Un marché pour des cornettes ?

En revanche, souligne Michel Fénéon d’Eurofeder, les clients algériens « sont de plus en plus professionnels dans la qualité de la demande ». « Ils sont très précis dans les races », complète André Veyrac. Actuellement l’Aubrac a le vent en poupe. Dans les élevages, ses broutards sont appréciés pour leur robustesse, leurs aplombs solides, leur bonne résistance aux fortes amplitudes de températures associés à des niveaux de croissance corrects. « Le Charolais est moins apprécié par les bouchers et les consommateurs parce que la viande est plus claire et supporte moins d’être mise en vitrine, décrypte Michel Dedenon. Ils se rabattent sur les Aubrac et les croisés. Le Charolais est plutôt destiné aux engraisseurs qui ont des contrats avec les collectivités. » « La viande charolaise est plus fragile que celle des autres races », confirme Emir Belbedjaoui. Le Limousin trouve aussi sa place.
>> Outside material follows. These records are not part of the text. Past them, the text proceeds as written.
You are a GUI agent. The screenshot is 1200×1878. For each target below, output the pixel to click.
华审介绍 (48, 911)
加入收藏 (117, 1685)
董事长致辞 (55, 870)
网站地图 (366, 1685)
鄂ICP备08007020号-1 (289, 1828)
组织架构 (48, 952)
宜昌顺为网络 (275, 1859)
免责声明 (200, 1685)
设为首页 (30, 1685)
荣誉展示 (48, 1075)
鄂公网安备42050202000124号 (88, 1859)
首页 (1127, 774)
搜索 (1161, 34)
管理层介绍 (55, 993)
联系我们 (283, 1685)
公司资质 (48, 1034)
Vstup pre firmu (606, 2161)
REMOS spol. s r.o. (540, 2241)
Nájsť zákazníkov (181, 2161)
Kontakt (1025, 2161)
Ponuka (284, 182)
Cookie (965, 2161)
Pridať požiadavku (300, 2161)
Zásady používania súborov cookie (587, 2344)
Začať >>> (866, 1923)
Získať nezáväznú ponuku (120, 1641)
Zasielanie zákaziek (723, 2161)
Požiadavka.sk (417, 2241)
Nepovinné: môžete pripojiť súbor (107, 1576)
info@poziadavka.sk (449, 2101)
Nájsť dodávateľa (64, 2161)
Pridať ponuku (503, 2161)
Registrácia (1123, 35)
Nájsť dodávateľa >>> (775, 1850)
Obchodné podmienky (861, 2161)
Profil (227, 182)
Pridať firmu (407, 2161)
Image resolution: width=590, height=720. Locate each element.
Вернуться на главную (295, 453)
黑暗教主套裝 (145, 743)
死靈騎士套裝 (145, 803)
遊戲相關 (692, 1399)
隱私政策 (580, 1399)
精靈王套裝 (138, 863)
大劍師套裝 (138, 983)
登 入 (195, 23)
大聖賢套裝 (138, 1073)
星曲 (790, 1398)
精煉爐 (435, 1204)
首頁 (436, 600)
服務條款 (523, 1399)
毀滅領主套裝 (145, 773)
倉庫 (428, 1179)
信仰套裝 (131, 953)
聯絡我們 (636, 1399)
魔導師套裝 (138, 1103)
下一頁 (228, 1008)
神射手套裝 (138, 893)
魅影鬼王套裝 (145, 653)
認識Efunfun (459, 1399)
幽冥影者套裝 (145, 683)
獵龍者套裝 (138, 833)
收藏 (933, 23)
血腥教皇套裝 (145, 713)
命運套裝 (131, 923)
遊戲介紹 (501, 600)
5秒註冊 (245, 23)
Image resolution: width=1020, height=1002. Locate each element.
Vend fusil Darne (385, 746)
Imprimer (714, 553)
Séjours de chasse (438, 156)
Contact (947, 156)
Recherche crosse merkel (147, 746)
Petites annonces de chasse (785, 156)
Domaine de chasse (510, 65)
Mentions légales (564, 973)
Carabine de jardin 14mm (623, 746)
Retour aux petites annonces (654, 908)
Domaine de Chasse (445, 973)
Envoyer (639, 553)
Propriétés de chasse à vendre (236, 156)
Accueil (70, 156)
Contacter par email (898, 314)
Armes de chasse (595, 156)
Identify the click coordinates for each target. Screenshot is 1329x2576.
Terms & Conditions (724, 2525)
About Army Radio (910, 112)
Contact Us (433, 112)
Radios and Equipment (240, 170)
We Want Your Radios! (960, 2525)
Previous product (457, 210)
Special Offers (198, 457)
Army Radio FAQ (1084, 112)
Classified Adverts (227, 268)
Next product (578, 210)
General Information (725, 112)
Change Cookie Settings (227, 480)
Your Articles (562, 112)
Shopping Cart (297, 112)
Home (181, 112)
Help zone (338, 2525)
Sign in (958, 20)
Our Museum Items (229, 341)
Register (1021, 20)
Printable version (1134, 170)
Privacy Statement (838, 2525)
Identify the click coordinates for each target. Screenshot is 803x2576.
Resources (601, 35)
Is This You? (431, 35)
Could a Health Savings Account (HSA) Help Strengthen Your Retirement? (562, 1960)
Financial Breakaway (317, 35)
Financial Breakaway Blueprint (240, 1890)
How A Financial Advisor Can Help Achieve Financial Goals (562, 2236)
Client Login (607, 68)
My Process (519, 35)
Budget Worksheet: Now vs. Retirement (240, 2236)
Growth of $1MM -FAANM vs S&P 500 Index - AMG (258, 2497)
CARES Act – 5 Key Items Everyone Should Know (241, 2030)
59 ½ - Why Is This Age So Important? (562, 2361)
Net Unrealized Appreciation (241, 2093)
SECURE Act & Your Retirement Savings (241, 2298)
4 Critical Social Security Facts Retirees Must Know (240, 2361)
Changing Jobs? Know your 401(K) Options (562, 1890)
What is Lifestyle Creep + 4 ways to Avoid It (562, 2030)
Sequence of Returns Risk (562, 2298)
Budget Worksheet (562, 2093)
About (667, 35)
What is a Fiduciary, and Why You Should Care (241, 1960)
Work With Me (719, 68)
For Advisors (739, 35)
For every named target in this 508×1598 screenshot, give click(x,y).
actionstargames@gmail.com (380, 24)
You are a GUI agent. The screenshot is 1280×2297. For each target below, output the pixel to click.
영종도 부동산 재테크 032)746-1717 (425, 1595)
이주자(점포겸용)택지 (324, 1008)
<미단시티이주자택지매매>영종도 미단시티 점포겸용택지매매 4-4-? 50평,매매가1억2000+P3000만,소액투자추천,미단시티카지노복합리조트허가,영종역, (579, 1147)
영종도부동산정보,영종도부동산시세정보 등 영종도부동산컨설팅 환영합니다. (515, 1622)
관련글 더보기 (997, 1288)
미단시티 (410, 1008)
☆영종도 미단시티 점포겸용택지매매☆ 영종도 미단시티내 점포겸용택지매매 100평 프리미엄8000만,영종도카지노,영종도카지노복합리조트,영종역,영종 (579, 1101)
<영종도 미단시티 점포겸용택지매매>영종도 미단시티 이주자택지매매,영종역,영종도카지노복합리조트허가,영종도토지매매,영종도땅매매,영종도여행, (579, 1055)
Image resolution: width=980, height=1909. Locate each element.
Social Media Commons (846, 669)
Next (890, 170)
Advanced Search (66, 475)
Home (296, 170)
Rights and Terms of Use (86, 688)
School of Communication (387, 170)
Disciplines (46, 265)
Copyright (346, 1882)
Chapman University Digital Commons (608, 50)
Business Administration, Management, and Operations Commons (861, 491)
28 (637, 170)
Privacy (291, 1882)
Ce printemps, un bateau est parti de Sète avec des broutardes de races allaitantes (Charolaises et Limousines). Pour l’instant, elles sont taxées au même tarif que les génisses laitières (12 %), mais cela pourrait évoluer. « Le marché des cornettes peut se développer », veut croire Laurent Trémoulet, directeur de la Sepab. « Ils veulent faire des essais, mais ça risque d’être un feu de paille car ils se rendront compte qu’en réalité, elles coûtent presque aussi cher que les mâles », craint Francis Jacquier, d’Eurofeder.

L’engraissement est peu rentable

Le prix de la viande en Algérie ne laisse pas entrevoir les difficultés de la filière d’engraissement. Début juillet, il serait de 5,5 €/kg carcasse alors qu’il a pu monter jusqu’à 6,5 à 7,5 €/kg selon Emir Belbedjaoui. Des conversions en euros établies sur la base du change au marché noir (1 €/200 dinars algériens), qui reflète mieux la réalité que le taux officiel (1 €/145 DA). Mais, le prix d’achat du broutard est extrêmement élevé. Un mâle importé revient à 2 000 euros rendus dans l’atelier d’engraissement. Outre les frais d’importation, il subit des taxes de 40 %. Une fois engraissé, le jeune bovin sera vendu entre 2 500 et 3 000 euros selon la conjoncture. Le coût de l’alimentation (ration sèche à base de céréales), pas toujours optimisé, peut aller de 250 à 500 euros par tête. Le prix de l’aliment est de l’ordre de 200-215 €/t. La marge sur coût alimentaire sera dans le meilleur des cas de 500 euros. Mais, souvent plutôt 200 à 250 euros. Ce qui laisse peut de marge pour investir.